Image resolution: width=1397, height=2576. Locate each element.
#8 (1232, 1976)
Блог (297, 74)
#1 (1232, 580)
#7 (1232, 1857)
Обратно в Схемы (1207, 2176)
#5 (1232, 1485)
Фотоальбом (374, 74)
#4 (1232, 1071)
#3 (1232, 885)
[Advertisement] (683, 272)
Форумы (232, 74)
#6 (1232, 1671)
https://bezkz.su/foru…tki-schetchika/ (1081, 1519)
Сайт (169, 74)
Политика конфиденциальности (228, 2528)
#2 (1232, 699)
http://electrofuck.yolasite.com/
++++++++
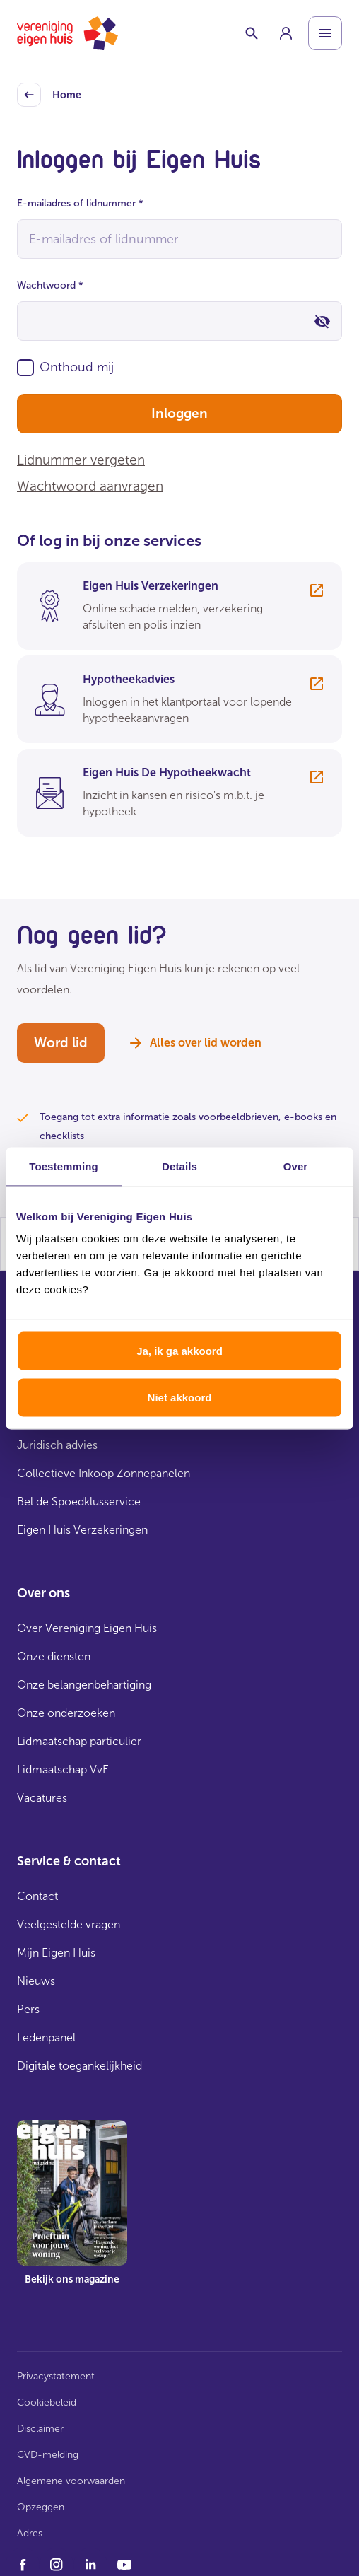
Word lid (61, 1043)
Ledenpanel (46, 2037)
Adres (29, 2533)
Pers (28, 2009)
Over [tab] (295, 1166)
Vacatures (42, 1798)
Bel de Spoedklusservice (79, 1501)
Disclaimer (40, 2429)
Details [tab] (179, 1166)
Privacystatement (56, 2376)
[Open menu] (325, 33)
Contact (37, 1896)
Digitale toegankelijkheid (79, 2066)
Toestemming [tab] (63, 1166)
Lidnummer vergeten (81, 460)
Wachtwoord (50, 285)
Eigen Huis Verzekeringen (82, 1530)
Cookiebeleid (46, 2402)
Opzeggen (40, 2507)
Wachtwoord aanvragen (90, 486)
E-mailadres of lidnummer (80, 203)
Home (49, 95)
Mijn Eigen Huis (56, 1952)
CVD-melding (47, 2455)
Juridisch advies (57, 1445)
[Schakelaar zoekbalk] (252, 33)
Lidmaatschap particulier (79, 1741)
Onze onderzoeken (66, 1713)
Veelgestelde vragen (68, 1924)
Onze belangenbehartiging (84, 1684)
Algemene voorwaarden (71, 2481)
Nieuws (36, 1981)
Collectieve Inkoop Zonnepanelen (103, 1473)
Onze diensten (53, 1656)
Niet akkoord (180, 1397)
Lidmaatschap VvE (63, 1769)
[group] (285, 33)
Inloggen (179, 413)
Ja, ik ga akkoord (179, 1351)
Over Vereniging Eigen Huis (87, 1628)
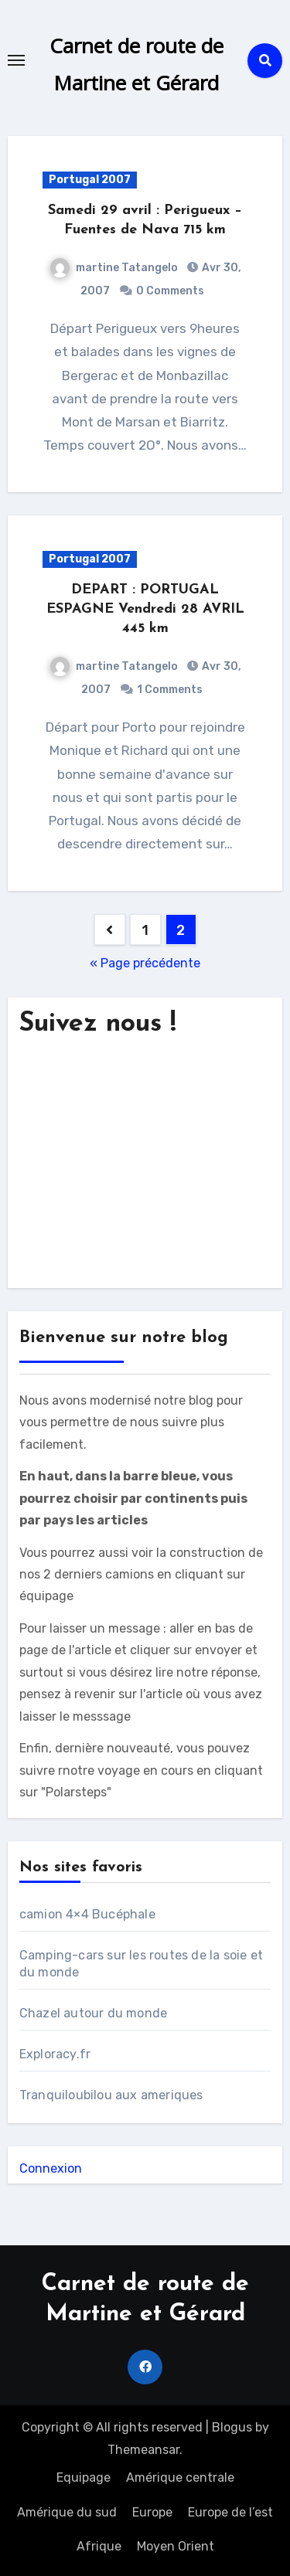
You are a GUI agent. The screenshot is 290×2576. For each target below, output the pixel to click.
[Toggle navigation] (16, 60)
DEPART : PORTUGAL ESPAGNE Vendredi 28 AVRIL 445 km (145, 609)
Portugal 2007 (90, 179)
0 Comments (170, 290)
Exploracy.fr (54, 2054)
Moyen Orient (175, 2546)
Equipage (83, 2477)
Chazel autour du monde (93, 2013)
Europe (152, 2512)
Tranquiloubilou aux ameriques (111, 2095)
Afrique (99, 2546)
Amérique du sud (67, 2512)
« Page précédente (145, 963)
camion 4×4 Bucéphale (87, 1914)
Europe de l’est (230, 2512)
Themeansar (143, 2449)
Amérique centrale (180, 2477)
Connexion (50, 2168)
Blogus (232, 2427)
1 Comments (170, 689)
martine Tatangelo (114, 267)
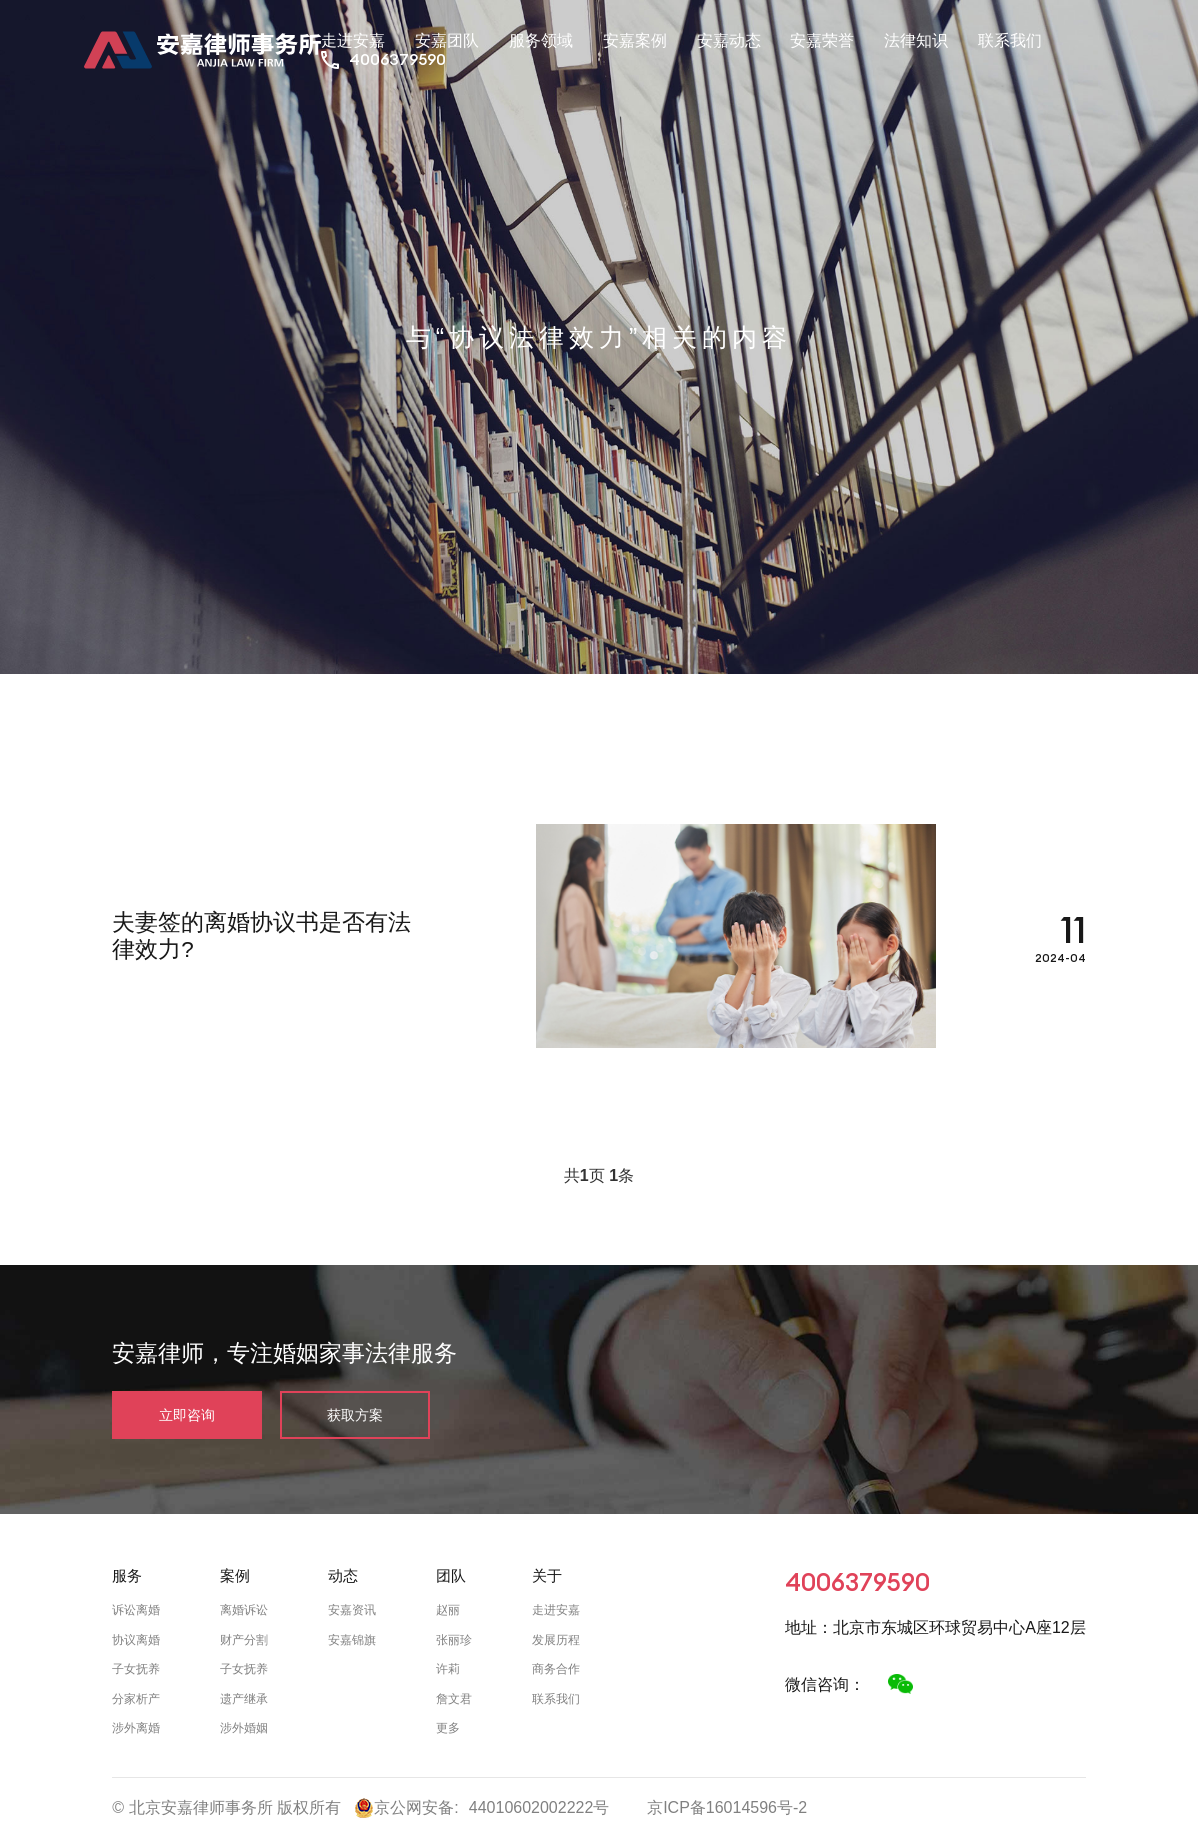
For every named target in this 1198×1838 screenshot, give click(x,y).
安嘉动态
++++++++
- _EXERCISE_
Above are the records; repeat exactly the lines from the one holding "Форумы (232, 74)" down to the one holding "http://electrofuck.yolasite.com/", end lines included.

- _RESULT OF THIS EXERCISE_
Форумы (232, 74)
#6 (1232, 1671)
https://bezkz.su/foru…tki-schetchika/ (1081, 1519)
Сайт (169, 74)
Политика конфиденциальности (228, 2528)
#2 (1232, 699)
http://electrofuck.yolasite.com/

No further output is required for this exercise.